__Your objective__:
Which lines mention "manga"? Show each one from the listing.

*** Begin section ***

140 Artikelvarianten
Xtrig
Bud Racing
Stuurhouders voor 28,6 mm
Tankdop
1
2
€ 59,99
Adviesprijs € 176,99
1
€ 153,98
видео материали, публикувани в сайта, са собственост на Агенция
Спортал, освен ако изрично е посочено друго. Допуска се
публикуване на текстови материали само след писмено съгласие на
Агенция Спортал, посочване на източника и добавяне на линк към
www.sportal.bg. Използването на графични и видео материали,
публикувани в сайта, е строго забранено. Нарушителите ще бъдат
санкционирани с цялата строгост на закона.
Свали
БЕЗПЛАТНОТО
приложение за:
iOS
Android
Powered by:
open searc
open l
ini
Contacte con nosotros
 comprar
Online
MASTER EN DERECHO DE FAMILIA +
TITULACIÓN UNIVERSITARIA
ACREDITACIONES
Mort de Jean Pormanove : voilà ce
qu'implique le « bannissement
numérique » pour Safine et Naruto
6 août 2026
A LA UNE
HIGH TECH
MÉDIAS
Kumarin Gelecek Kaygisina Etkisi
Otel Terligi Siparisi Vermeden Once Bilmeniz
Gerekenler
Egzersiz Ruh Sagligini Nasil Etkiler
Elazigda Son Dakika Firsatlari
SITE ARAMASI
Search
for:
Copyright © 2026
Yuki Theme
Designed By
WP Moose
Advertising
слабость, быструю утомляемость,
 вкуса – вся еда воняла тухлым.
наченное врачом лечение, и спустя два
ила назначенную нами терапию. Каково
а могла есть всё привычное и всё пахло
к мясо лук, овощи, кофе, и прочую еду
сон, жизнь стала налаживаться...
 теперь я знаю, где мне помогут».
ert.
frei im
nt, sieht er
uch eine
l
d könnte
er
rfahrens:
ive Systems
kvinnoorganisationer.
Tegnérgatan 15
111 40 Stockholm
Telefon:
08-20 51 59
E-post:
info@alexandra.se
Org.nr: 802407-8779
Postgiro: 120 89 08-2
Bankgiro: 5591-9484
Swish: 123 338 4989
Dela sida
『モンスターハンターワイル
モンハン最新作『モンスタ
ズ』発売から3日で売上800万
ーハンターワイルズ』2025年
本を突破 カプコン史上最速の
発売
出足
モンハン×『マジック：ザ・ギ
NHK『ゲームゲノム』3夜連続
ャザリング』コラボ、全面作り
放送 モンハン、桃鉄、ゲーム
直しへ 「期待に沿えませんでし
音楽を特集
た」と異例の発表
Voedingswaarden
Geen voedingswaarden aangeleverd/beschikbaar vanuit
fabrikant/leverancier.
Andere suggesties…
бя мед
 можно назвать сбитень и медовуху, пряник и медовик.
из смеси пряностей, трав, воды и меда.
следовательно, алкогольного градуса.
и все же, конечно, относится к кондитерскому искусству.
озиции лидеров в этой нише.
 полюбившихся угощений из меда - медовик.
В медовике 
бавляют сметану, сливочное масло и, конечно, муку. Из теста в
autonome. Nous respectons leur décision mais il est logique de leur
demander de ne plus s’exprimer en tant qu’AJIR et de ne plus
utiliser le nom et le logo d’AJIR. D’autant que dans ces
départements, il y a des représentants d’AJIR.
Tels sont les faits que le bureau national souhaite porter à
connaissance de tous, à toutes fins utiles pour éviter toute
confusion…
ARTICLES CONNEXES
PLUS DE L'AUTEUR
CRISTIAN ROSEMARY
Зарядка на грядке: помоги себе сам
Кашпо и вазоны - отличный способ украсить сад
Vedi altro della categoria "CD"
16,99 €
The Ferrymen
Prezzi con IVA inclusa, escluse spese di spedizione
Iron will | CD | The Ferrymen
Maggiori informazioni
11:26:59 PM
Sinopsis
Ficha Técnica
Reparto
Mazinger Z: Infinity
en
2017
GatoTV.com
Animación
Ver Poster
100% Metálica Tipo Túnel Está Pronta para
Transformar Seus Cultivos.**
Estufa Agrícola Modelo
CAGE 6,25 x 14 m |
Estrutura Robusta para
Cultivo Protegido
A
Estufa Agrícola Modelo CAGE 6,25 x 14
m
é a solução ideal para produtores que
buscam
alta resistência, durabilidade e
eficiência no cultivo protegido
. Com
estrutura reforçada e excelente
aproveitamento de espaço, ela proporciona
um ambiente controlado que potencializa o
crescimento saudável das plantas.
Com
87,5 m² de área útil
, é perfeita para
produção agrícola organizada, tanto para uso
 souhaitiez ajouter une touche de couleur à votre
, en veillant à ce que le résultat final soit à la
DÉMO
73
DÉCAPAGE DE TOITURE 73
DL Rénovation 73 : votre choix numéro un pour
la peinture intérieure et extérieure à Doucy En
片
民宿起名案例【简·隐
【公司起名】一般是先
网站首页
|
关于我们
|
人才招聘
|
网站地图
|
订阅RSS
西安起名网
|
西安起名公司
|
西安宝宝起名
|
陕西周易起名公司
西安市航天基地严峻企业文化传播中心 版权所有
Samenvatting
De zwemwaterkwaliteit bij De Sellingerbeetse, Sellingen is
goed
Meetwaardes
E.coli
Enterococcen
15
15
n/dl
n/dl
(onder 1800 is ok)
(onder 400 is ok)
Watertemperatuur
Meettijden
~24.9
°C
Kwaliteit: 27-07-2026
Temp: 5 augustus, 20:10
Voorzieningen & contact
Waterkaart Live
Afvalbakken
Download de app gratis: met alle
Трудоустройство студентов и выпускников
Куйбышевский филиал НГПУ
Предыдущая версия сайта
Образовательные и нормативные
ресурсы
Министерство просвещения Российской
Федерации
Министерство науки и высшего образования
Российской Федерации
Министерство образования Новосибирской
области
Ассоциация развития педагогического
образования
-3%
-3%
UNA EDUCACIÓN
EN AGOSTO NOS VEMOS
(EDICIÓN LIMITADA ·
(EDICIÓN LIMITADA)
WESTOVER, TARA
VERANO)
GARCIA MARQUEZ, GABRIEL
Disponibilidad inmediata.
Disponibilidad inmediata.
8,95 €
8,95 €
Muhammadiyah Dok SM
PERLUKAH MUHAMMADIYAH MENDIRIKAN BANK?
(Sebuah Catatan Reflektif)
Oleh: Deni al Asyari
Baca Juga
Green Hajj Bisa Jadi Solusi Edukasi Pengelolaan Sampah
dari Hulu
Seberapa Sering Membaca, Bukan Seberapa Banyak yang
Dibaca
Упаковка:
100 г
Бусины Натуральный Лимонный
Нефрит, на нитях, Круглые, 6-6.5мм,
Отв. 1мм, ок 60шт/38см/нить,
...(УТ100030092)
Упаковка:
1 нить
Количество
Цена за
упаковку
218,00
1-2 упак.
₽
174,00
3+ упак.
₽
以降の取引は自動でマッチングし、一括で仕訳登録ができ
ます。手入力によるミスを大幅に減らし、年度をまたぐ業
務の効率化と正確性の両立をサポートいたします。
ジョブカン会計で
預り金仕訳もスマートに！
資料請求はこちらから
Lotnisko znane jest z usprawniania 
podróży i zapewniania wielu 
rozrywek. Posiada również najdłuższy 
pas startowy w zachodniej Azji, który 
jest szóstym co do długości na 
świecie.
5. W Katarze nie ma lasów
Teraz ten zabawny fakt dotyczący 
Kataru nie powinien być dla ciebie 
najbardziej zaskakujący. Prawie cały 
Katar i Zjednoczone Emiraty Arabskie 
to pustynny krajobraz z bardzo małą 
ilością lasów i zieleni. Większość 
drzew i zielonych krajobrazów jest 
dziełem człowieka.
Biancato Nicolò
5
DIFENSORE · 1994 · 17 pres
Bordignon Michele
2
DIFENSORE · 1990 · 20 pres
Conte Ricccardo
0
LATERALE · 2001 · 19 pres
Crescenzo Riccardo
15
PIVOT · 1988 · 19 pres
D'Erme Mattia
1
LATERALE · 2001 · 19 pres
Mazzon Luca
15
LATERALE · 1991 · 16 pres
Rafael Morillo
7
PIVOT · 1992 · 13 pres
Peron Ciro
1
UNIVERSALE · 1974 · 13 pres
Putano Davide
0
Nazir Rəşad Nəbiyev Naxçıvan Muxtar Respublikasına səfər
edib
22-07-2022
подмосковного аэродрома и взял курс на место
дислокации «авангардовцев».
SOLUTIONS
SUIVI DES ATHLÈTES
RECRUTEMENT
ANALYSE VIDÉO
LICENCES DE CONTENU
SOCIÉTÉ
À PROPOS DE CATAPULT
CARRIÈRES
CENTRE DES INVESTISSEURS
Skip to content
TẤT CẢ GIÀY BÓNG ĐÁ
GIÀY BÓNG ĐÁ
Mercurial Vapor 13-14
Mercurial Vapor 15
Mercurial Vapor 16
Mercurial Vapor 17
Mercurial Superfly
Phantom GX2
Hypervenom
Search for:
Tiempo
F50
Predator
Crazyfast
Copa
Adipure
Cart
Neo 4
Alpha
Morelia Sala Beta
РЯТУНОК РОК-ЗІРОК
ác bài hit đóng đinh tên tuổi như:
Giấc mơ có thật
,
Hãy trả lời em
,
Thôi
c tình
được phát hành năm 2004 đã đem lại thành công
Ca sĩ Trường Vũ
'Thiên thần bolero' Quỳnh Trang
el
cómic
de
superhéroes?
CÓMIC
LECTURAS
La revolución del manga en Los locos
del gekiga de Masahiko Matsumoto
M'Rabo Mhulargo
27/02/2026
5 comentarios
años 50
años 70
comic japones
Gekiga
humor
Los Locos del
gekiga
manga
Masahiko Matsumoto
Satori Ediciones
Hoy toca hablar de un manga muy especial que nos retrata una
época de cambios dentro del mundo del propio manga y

*** End section ***

__Task output__:
La revolución del manga en Los locos
manga
Hoy toca hablar de un manga muy especial que nos retrata una
época de cambios dentro del mundo del propio manga y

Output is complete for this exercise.